Exercise instructions:
Your task is to copy each line of the records that includes the string "abad".

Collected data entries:
* * *

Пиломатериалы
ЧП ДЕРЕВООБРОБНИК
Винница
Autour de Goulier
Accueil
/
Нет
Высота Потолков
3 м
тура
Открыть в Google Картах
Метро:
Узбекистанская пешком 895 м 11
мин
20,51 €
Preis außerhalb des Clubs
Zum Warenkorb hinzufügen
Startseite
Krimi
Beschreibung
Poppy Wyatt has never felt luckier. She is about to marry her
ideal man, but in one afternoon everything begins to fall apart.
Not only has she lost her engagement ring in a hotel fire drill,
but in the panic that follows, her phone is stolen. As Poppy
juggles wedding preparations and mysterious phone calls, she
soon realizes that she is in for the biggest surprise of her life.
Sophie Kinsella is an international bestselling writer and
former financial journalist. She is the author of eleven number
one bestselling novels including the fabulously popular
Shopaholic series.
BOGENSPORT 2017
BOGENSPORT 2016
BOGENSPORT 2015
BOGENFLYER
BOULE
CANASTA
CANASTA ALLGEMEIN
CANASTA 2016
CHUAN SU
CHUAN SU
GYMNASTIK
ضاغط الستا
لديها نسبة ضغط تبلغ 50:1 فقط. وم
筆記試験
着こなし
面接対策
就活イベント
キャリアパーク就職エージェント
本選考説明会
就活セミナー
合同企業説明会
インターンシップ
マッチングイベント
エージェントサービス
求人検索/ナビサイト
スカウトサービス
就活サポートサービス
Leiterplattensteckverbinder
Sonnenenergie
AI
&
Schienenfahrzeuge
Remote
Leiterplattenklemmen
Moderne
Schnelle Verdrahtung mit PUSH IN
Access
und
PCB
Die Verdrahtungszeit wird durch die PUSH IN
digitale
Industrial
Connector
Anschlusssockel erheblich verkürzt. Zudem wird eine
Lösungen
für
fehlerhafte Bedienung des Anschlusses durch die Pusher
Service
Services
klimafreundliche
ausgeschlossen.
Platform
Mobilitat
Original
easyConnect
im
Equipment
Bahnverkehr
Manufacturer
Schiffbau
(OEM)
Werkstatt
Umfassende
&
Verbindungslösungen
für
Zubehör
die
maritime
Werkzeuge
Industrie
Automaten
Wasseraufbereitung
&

* * *

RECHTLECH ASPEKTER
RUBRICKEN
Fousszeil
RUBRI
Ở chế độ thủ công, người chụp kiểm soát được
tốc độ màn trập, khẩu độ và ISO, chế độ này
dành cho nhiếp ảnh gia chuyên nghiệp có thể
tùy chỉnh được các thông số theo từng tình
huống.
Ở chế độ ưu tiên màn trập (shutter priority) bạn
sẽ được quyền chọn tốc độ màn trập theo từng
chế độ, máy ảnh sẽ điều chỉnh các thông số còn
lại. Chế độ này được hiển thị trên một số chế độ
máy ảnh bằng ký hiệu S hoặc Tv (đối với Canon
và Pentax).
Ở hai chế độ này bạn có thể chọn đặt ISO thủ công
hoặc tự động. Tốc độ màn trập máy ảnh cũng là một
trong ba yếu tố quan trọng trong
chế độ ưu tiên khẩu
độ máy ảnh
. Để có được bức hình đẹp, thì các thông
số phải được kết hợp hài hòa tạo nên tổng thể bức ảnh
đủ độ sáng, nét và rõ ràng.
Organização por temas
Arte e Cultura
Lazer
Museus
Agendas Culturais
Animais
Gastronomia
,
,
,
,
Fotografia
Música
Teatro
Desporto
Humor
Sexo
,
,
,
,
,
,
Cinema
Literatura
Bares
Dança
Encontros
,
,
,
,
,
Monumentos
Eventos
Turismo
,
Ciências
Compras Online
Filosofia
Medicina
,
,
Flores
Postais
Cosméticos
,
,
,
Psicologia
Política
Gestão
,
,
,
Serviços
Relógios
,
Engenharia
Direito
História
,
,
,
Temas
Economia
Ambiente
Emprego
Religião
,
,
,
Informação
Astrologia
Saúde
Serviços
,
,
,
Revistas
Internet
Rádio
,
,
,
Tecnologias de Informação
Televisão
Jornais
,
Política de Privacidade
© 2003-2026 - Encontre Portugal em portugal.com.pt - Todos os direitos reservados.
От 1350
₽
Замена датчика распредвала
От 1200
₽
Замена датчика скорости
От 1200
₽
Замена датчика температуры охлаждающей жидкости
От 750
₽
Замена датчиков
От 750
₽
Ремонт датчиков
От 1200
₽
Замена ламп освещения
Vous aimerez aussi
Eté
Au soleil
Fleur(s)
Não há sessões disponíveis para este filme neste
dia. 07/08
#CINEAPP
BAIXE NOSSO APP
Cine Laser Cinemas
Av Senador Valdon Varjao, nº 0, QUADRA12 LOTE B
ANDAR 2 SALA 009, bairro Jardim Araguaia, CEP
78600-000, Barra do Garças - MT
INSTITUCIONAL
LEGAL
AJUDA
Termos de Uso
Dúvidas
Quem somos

* * *

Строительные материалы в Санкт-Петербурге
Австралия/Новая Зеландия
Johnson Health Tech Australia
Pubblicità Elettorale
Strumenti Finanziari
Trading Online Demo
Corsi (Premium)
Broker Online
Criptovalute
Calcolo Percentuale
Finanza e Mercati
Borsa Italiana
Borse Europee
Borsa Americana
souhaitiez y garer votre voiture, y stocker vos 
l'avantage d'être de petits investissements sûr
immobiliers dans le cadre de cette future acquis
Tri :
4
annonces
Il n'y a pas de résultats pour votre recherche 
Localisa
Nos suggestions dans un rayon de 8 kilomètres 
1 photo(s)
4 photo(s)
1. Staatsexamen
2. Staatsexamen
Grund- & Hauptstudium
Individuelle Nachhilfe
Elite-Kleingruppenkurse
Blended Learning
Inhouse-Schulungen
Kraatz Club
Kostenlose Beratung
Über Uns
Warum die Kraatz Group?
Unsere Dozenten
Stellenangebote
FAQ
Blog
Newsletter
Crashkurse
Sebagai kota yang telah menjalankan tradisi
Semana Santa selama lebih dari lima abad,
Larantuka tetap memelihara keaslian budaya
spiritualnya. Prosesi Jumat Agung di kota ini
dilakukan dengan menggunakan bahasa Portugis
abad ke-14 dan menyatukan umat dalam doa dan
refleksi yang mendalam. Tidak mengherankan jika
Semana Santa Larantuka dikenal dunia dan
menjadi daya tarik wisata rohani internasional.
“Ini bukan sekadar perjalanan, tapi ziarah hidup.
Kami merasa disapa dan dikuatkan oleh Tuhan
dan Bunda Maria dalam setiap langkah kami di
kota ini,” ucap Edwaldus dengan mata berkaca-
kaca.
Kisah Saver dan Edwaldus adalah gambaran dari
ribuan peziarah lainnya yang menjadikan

* * *

Task solution:
Semana Santa selama lebih dari lima abad,
abad ke-14 dan menyatukan umat dalam doa dan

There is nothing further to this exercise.